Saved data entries
====

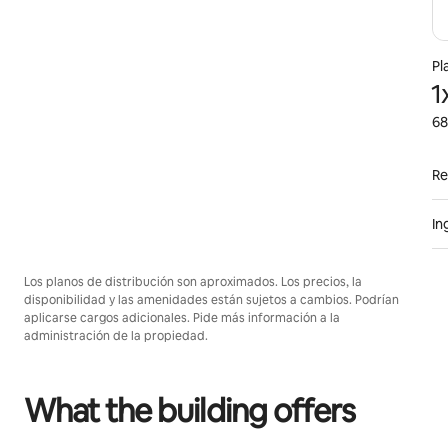
Pl
1
68
Re
In
Los planos de distribución son aproximados. Los precios, la
disponibilidad y las amenidades están sujetos a cambios. Podrían
aplicarse cargos adicionales. Pide más información a la
administración de la propiedad.
What the building offers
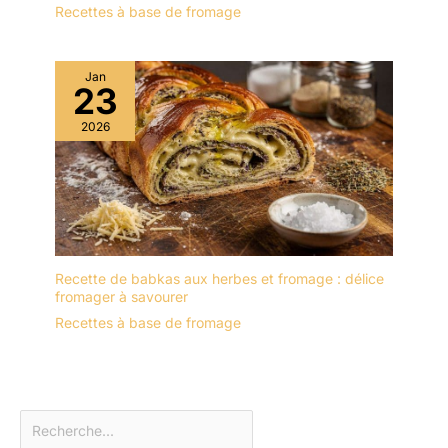
Recettes à base de fromage
Jan
23
2026
Recette de babkas aux herbes et fromage : délice
fromager à savourer
Recettes à base de fromage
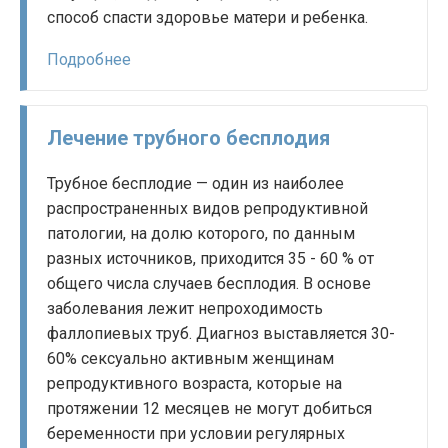
способ спасти здоровье матери и ребенка.
Подробнее
Лечение трубного бесплодия
Трубное бесплодие — один из наиболее
распространенных видов репродуктивной
патологии, на долю которого, по данным
разных источников, приходится 35 - 60 % от
общего числа случаев бесплодия. В основе
заболевания лежит непроходимость
фаллопиевых труб. Диагноз выставляется 30-
60% сексуально активным женщинам
репродуктивного возраста, которые на
протяжении 12 месяцев не могут добиться
беременности при условии регулярных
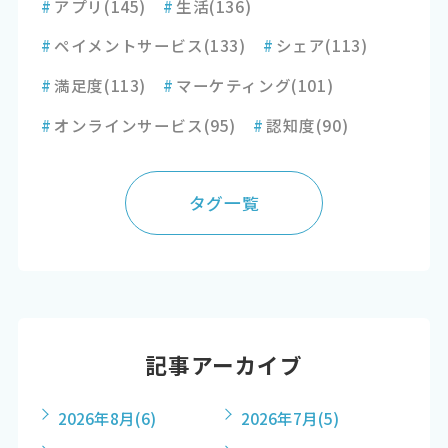
#
アプリ
(145)
#
生活
(136)
#
ペイメントサービス
(133)
#
シェア
(113)
#
満足度
(113)
#
マーケティング
(101)
#
オンラインサービス
(95)
#
認知度
(90)
タグ一覧
記事アーカイブ
2026年8月
(6)
2026年7月
(5)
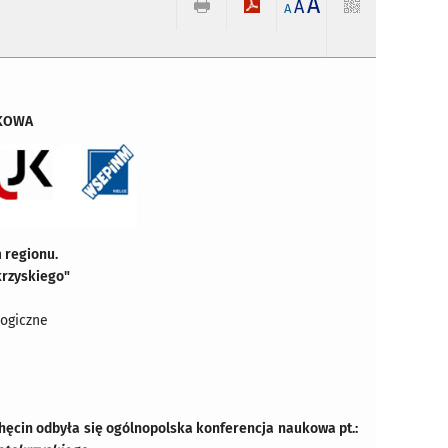
A
A
A
KOWA
 regionu.
krzyskiego"
ogiczne
ęcin odbyła się ogólnopolska konferencja naukowa pt.:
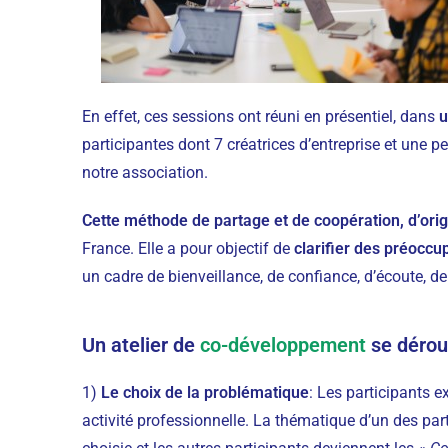
En effet, ces sessions ont réuni en présentiel, dans
u
participantes dont 7 créatrices d’entreprise et une
notre association.
Cette méthode de partage et de coopération, d’or
France. Elle a pour objectif de
clarifier des préoccu
un cadre de bienveillance, de confiance, d’écoute, de 
Un atelier de
co-développement
se dérou
1)
Le
choix de la problématique
: Les participants e
activité professionnelle. La thématique d’un des part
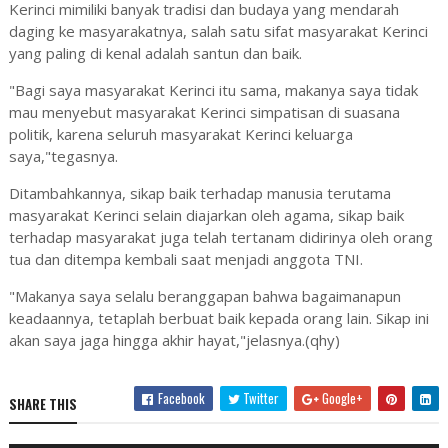
Kerinci mimiliki banyak tradisi dan budaya yang mendarah
daging ke masyarakatnya, salah satu sifat masyarakat Kerinci
yang paling di kenal adalah santun dan baik.
"Bagi saya masyarakat Kerinci itu sama, makanya saya tidak
mau menyebut masyarakat Kerinci simpatisan di suasana
politik, karena seluruh masyarakat Kerinci keluarga
saya,"tegasnya.
Ditambahkannya, sikap baik terhadap manusia terutama
masyarakat Kerinci selain diajarkan oleh agama, sikap baik
terhadap masyarakat juga telah tertanam didirinya oleh orang
tua dan ditempa kembali saat menjadi anggota TNI.
"Makanya saya selalu beranggapan bahwa bagaimanapun
keadaannya, tetaplah berbuat baik kepada orang lain. Sikap ini
akan saya jaga hingga akhir hayat,"jelasnya.(qhy)
Facebook
Twitter
Google+
SHARE THIS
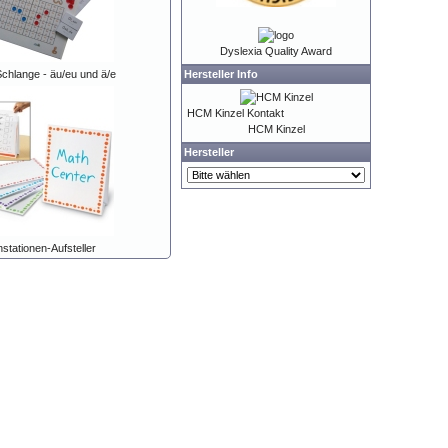
Dyslexia Quality Award
Hersteller Info
chlange - äu/eu und ä/e
HCM Kinzel Kontakt
HCM Kinzel
Hersteller
nstationen-Aufsteller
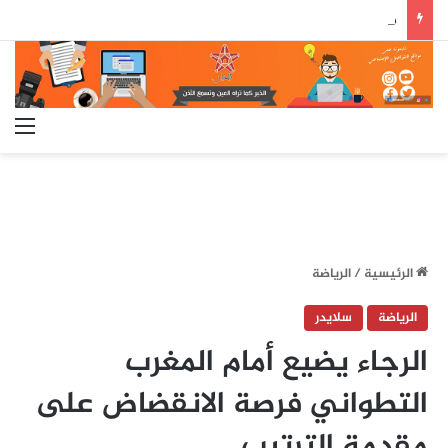
ميزانية 2027.. رئيس الحكومة يدعو الوزراء إلى إعطاء الأولوية لبرمجة الالتزامات المتعلقة بالمشاريع موضوع تعليمات ملكية
الق
الرئيسية
/
الرياضة
الرياضة
سلايدر
الرجاء يضيع أمام المغرب
التطواني فرصة الانقضاض على
مقدمة الترتيب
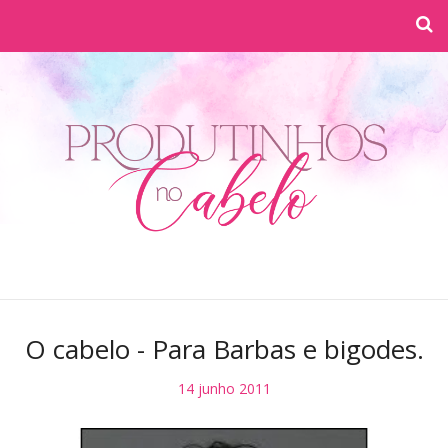
O cabelo - Para Barbas e bigodes.
14 junho 2011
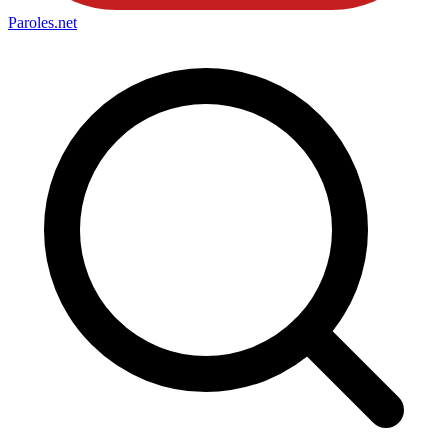
Paroles
.net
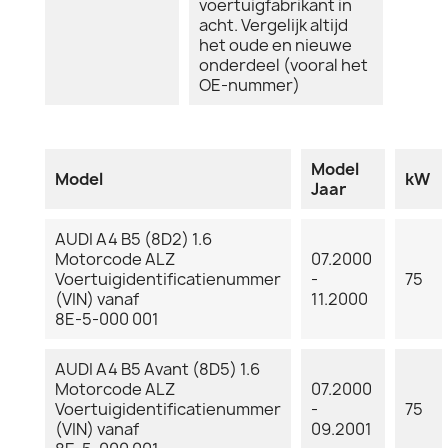
voertuigfabrikant in
acht. Vergelijk altijd
het oude en nieuwe
onderdeel (vooral het
OE-nummer)
Model
Model
kW
Jaar
AUDI A4 B5 (8D2) 1.6
Motorcode ALZ
07.2000
Voertuigidentificatienummer
-
75
(VIN) vanaf
11.2000
8E-5-000 001
AUDI A4 B5 Avant (8D5) 1.6
Motorcode ALZ
07.2000
Voertuigidentificatienummer
-
75
(VIN) vanaf
09.2001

====

Prompt
Repeat the data word for word, excluding any image.

Answer below
Pl
1
68
Re
In
Los planos de distribución son aproximados. Los precios, la
disponibilidad y las amenidades están sujetos a cambios. Podrían
aplicarse cargos adicionales. Pide más información a la
administración de la propiedad.
What the building offers
Recettes à base de fromage
Jan
23
2026
Recette de babkas aux herbes et fromage : délice
fromager à savourer
Recettes à base de fromage
способ спасти здоровье матери и ребенка.
Подробнее
Лечение трубного бесплодия
Трубное бесплодие — один из наиболее
распространенных видов репродуктивной
патологии, на долю которого, по данным
разных источников, приходится 35 - 60 % от
общего числа случаев бесплодия. В основе
заболевания лежит непроходимость
фаллопиевых труб. Диагноз выставляется 30-
60% сексуально активным женщинам
репродуктивного возраста, которые на
протяжении 12 месяцев не могут добиться
беременности при условии регулярных
#
アプリ
(145)
#
生活
(136)
#
ペイメントサービス
(133)
#
シェア
(113)
#
満足度
(113)
#
マーケティング
(101)
#
オンラインサービス
(95)
#
認知度
(90)
タグ一覧
記事アーカイブ
2026年8月
(6)
2026年7月
(5)
A
A
A
KOWA
 regionu.
krzyskiego"
ogiczne
ęcin odbyła się ogólnopolska konferencja naukowa pt.:
En effet, ces sessions ont réuni en présentiel, dans
u
participantes dont 7 créatrices d’entreprise et une
notre association.
Cette méthode de partage et de coopération, d’or
France. Elle a pour objectif de
clarifier des préoccu
un cadre de bienveillance, de confiance, d’écoute, de 
Un atelier de
co-développement
se dérou
1)
Le
choix de la problématique
: Les participants e
activité professionnelle. La thématique d’un des part
Kerinci mimiliki banyak tradisi dan budaya yang mendarah
daging ke masyarakatnya, salah satu sifat masyarakat Kerinci
yang paling di kenal adalah santun dan baik.
"Bagi saya masyarakat Kerinci itu sama, makanya saya tidak
mau menyebut masyarakat Kerinci simpatisan di suasana
politik, karena seluruh masyarakat Kerinci keluarga
saya,"tegasnya.
Ditambahkannya, sikap baik terhadap manusia terutama
masyarakat Kerinci selain diajarkan oleh agama, sikap baik
terhadap masyarakat juga telah tertanam didirinya oleh orang
tua dan ditempa kembali saat menjadi anggota TNI.
"Makanya saya selalu beranggapan bahwa bagaimanapun
keadaannya, tetaplah berbuat baik kepada orang lain. Sikap ini
akan saya jaga hingga akhir hayat,"jelasnya.(qhy)
Facebook
Twitter
Google+
SHARE THIS
Dyslexia Quality Award
Hersteller Info
chlange - äu/eu und ä/e
HCM Kinzel Kontakt
HCM Kinzel
Hersteller
nstationen-Aufsteller
ميزانية 2027.. رئيس الحكومة يدعو الوزراء إلى إعطاء الأولوية لبرمجة الالتزامات المتعلقة بالمشاريع موضوع تعليمات ملكية
الق
الرئيسية
/
الرياضة
الرياضة
سلايدر
الرجاء يضيع أمام المغرب
التطواني فرصة الانقضاض على
مقدمة الترتيب
O cabelo - Para Barbas e bigodes.
14 junho 2011
Paroles
.net
voertuigfabrikant in
acht. Vergelijk altijd
het oude en nieuwe
onderdeel (vooral het
OE-nummer)
Model
Model
kW
Jaar
AUDI A4 B5 (8D2) 1.6
Motorcode ALZ
07.2000
Voertuigidentificatienummer
-
75
(VIN) vanaf
11.2000
8E-5-000 001
AUDI A4 B5 Avant (8D5) 1.6
Motorcode ALZ
07.2000
Voertuigidentificatienummer
-
75
(VIN) vanaf
09.2001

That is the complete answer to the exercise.